# Work request:
Retype the entries, please, from their first line to the line containing "ordem de prisão", exactly and only those lines, minus the pictures.

# Supplied data:
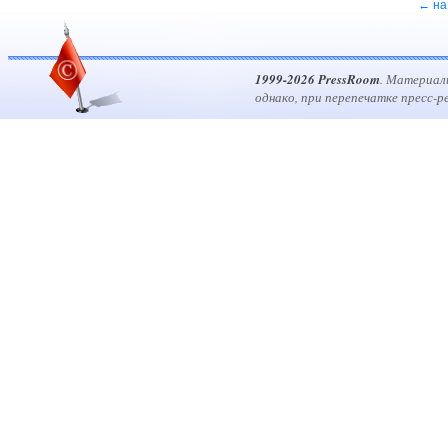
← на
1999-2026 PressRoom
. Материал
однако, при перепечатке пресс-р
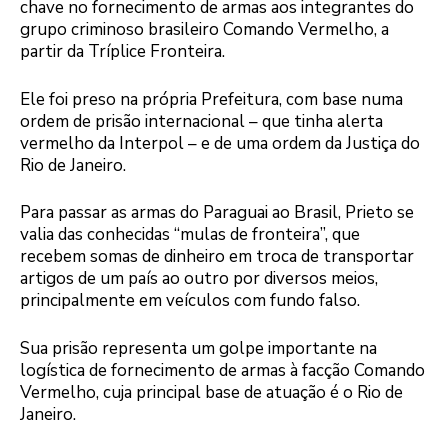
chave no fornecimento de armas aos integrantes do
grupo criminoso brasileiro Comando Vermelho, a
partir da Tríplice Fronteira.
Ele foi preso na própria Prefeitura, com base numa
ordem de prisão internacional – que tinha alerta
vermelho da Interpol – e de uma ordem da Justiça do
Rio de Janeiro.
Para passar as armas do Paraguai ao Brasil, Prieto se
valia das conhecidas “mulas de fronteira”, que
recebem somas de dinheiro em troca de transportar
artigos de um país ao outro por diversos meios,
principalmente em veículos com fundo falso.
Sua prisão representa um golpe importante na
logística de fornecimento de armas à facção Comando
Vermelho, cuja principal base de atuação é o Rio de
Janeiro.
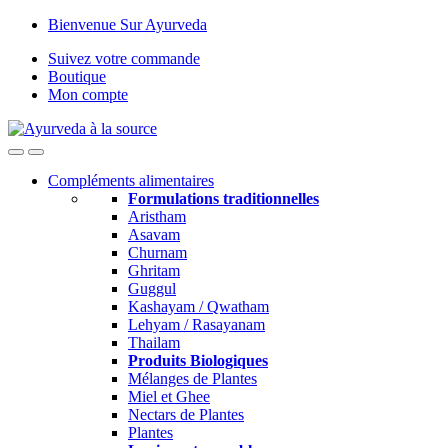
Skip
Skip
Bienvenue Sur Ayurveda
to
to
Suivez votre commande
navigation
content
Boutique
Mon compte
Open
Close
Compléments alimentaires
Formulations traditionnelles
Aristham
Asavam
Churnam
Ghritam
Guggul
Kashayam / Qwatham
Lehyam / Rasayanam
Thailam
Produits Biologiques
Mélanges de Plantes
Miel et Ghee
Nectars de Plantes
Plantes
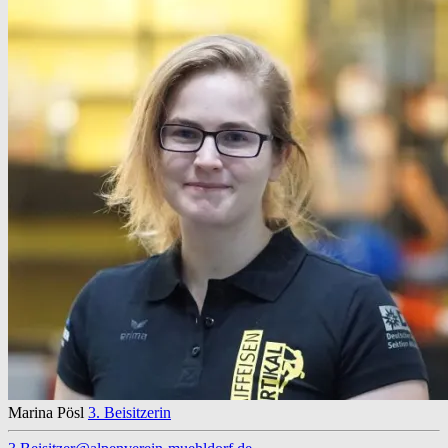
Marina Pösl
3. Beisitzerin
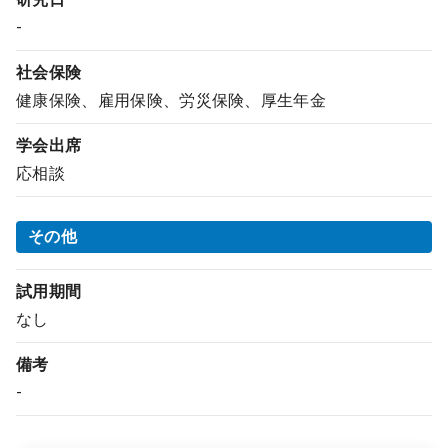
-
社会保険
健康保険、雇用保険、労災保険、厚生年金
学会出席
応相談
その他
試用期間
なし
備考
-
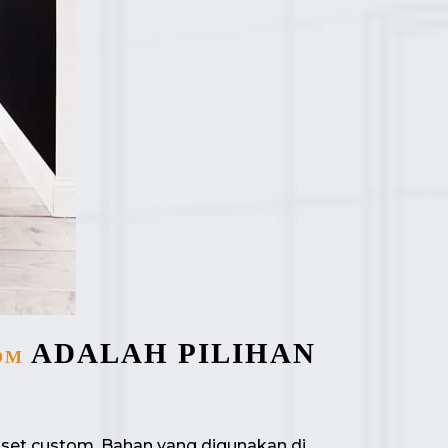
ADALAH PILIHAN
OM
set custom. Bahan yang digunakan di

# Problem solution:
← на
1999-2026 PressRoom
. Материал
однако, при перепечатке пресс-р
chave no fornecimento de armas aos integrantes do
grupo criminoso brasileiro Comando Vermelho, a
partir da Tríplice Fronteira.
Ele foi preso na própria Prefeitura, com base numa
ordem de prisão internacional – que tinha alerta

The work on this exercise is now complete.